« Pour les fabricants comme pour les
distributeurs, l'efficacité des opérations de supply chain
représente l'un des principaux gisements de progrès. »
Gwenaël Loussouarn, spécialiste RFID chez Ineum
Consulting, travaille fréquemment à l'optimisation des processus
liés à la gestion de la chaîne logistique globale (GCL) - ou s
upply chain.
L'information en temps réel produite par la RFID améliore, en effet,
la visibilité tout au long de la chaîne logistique.
De l'approvisionnement à la vente au détail, en
passant par la fabrication et la distribution, les applications RFID
optimisent l'utilisation des actifs (espaces de stockage, palettes,
etc.) et augmentent le chiffre d'affaires (meilleure disponibilité des
produits en lieu de vente, perfectionnement du service client). Elles
réduisent également les coûts d'opération (automatisation de tâches,
réduction du temps de picking,
précision des envois et des réceptions, meilleur
pilotage du cross-docking
) tout en améliorant la sécurité (diminution des
vols, rappels de produits facilités) et les contrôles qualité.

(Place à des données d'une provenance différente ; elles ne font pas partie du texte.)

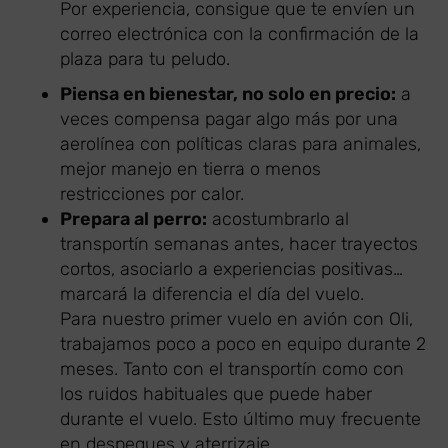
Por experiencia, consigue que te envíen un
correo electrónica con la confirmación de la
plaza para tu peludo.
Piensa en bienestar, no solo en precio:
a
veces compensa pagar algo más por una
aerolínea con políticas claras para animales,
mejor manejo en tierra o menos
restricciones por calor.
Prepara al perro:
acostumbrarlo al
transportín semanas antes, hacer trayectos
cortos, asociarlo a experiencias positivas…
marcará la diferencia el día del vuelo.
Para nuestro primer vuelo en avión con Oli,
trabajamos poco a poco en equipo durante 2
meses. Tanto con el transportín como con
los ruidos habituales que puede haber
durante el vuelo. Esto último muy frecuente
en despegues y aterrizaje.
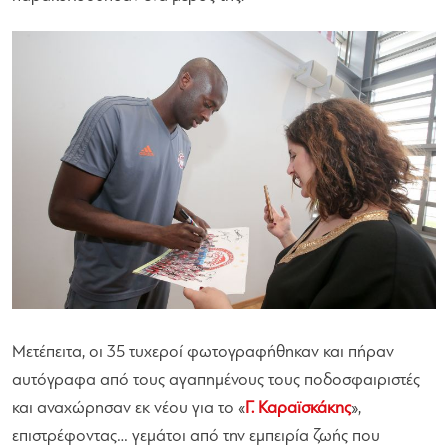
Μετέπειτα, οι 35 τυχεροί φωτογραφήθηκαν και πήραν
αυτόγραφα από τους αγαπημένους τους ποδοσφαιριστές
και αναχώρησαν εκ νέου για το «
Γ. Καραϊσκάκης
»,
επιστρέφοντας… γεμάτοι από την εμπειρία ζωής που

L'analyse du comportement du client en ligne de mire
« Les bénéfices apportés par la RFID sont
d'autant plus importants que le niveau de suivi des éléments est fin »
, estime ainsi Gwenaël Loussouarn. Autrement
dit, un étiquetage RFID au stade de la palette ne permet pas autant de
bénéfices qu'un étiquetage effectué directement sur les articles
commercialisés. L'exemple de la démarque inconnue illustre bien ce
principe : le vol de carton ne peut être détecté au niveau de la
palette, et celui d'un article ne peut l'être au niveau d'un carton.
Stade ultime dans le développement de la
technologie, le suivi de l'article servira à terme, par exemple, à
optimiser les promotions et la fixation du prix en magasin
(pricing),
ou à analyser le comportement du consommateur.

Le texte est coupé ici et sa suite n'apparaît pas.